What to do -
Check every line of the entries for "example", and copy the lines that hold it.

******

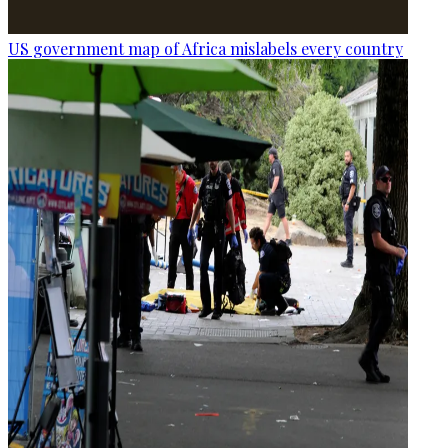
US government map of Africa mislabels every country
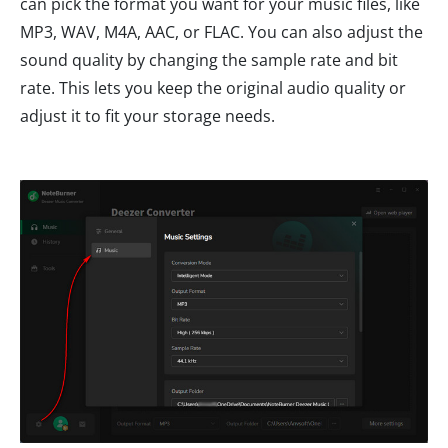
can pick the format you want for your music files, like
MP3, WAV, M4A, AAC, or FLAC. You can also adjust the
sound quality by changing the sample rate and bit
rate. This lets you keep the original audio quality or
adjust it to fit your storage needs.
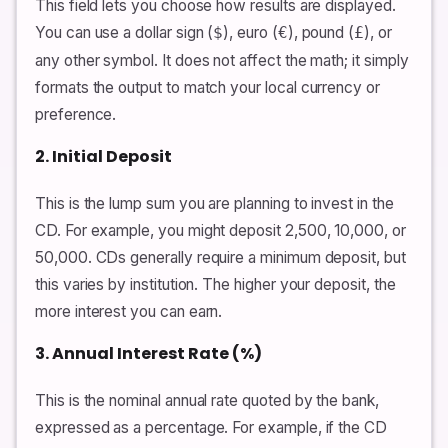
This field lets you choose how results are displayed.
You can use a dollar sign (
), euro (
), pound (
), or
$
€
£
any other symbol. It does not affect the math; it simply
formats the output to match your local currency or
preference.
2. Initial Deposit
This is the lump sum you are planning to invest in the
CD. For example, you might deposit 2,500, 10,000, or
50,000. CDs generally require a minimum deposit, but
this varies by institution. The higher your deposit, the
more interest you can earn.
3. Annual Interest Rate (%)
This is the nominal annual rate quoted by the bank,
expressed as a percentage. For example, if the CD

******

Response area -
CD. For example, you might deposit 2,500, 10,000, or
expressed as a percentage. For example, if the CD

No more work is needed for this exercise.